* What to work on: Before anything else, copy every record below exactly as it stands.

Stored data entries
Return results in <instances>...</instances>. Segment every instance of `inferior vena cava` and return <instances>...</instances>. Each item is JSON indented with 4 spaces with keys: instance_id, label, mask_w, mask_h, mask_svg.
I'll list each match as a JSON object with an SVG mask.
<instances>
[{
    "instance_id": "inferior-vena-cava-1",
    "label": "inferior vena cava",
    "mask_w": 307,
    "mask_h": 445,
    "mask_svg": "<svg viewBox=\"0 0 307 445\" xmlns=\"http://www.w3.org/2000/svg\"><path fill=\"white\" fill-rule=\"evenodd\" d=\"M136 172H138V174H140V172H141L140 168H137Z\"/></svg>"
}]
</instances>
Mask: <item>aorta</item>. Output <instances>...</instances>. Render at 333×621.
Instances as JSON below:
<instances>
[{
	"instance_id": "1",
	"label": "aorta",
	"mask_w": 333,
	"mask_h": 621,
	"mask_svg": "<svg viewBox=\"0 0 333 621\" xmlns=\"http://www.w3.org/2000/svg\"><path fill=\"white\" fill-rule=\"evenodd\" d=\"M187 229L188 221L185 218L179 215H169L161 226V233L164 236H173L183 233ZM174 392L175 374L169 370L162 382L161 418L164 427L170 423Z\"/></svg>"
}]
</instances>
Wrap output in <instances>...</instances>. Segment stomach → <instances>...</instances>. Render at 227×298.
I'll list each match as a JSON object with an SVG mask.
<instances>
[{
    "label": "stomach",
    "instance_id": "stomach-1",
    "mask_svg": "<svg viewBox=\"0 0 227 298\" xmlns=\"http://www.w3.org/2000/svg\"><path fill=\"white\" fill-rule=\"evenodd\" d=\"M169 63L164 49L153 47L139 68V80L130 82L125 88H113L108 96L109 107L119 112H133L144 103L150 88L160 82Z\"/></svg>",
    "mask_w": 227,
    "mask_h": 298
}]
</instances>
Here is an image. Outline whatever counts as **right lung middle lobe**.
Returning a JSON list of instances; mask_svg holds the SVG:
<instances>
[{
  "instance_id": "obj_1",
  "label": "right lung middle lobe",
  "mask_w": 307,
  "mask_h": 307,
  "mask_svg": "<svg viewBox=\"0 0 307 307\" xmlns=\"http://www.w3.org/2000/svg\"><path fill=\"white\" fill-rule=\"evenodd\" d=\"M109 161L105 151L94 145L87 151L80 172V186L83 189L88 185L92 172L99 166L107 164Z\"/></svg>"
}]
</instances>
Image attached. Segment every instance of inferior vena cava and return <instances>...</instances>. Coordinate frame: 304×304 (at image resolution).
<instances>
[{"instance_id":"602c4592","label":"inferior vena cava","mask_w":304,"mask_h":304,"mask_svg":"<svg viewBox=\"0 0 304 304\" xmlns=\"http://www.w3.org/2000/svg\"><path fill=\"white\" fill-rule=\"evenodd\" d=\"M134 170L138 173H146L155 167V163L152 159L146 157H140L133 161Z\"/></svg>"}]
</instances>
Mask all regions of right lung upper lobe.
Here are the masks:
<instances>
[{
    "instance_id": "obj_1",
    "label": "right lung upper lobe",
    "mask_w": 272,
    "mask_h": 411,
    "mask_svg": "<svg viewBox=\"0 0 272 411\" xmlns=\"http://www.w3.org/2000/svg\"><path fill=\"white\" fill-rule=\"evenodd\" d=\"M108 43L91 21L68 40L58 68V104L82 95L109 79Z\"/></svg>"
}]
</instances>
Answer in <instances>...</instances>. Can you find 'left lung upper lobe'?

* Written answer:
Return results in <instances>...</instances>. Segment every instance of `inferior vena cava` and return <instances>...</instances>. Each item is JSON indented with 4 spaces with keys: instance_id, label, mask_w, mask_h, mask_svg.
I'll list each match as a JSON object with an SVG mask.
<instances>
[{
    "instance_id": "inferior-vena-cava-1",
    "label": "inferior vena cava",
    "mask_w": 307,
    "mask_h": 445,
    "mask_svg": "<svg viewBox=\"0 0 307 445\" xmlns=\"http://www.w3.org/2000/svg\"><path fill=\"white\" fill-rule=\"evenodd\" d=\"M136 172H138V174H140V172H141L140 168H137Z\"/></svg>"
}]
</instances>
Mask: <item>aorta</item>. Output <instances>...</instances>. Render at 333×621.
Instances as JSON below:
<instances>
[{
	"instance_id": "1",
	"label": "aorta",
	"mask_w": 333,
	"mask_h": 621,
	"mask_svg": "<svg viewBox=\"0 0 333 621\" xmlns=\"http://www.w3.org/2000/svg\"><path fill=\"white\" fill-rule=\"evenodd\" d=\"M187 229L188 221L185 218L179 215H169L161 226V233L164 236H173L183 233ZM174 392L175 374L169 370L162 382L161 418L164 427L170 423Z\"/></svg>"
}]
</instances>
Wrap output in <instances>...</instances>. Segment stomach → <instances>...</instances>. Render at 227×298.
I'll list each match as a JSON object with an SVG mask.
<instances>
[{
    "label": "stomach",
    "instance_id": "stomach-1",
    "mask_svg": "<svg viewBox=\"0 0 227 298\" xmlns=\"http://www.w3.org/2000/svg\"><path fill=\"white\" fill-rule=\"evenodd\" d=\"M169 63L164 49L153 47L139 68V80L130 82L125 88H113L108 96L109 107L119 112H133L144 103L150 88L160 82Z\"/></svg>",
    "mask_w": 227,
    "mask_h": 298
}]
</instances>
Here is an image. Outline whatever counts as **right lung middle lobe**.
Returning a JSON list of instances; mask_svg holds the SVG:
<instances>
[{
  "instance_id": "obj_1",
  "label": "right lung middle lobe",
  "mask_w": 307,
  "mask_h": 307,
  "mask_svg": "<svg viewBox=\"0 0 307 307\" xmlns=\"http://www.w3.org/2000/svg\"><path fill=\"white\" fill-rule=\"evenodd\" d=\"M109 161L105 151L94 145L87 151L80 172V186L83 189L88 185L92 172L99 166L107 164Z\"/></svg>"
}]
</instances>
Image attached. Segment every instance of inferior vena cava and return <instances>...</instances>. Coordinate frame: 304×304 (at image resolution).
<instances>
[{"instance_id":"602c4592","label":"inferior vena cava","mask_w":304,"mask_h":304,"mask_svg":"<svg viewBox=\"0 0 304 304\" xmlns=\"http://www.w3.org/2000/svg\"><path fill=\"white\" fill-rule=\"evenodd\" d=\"M134 170L138 173H146L155 167V163L152 159L146 157H140L133 161Z\"/></svg>"}]
</instances>
Mask all regions of right lung upper lobe.
Here are the masks:
<instances>
[{
    "instance_id": "obj_1",
    "label": "right lung upper lobe",
    "mask_w": 272,
    "mask_h": 411,
    "mask_svg": "<svg viewBox=\"0 0 272 411\" xmlns=\"http://www.w3.org/2000/svg\"><path fill=\"white\" fill-rule=\"evenodd\" d=\"M108 43L91 21L68 40L58 68V104L82 95L109 79Z\"/></svg>"
}]
</instances>
Answer in <instances>...</instances>. Can you find 'left lung upper lobe'?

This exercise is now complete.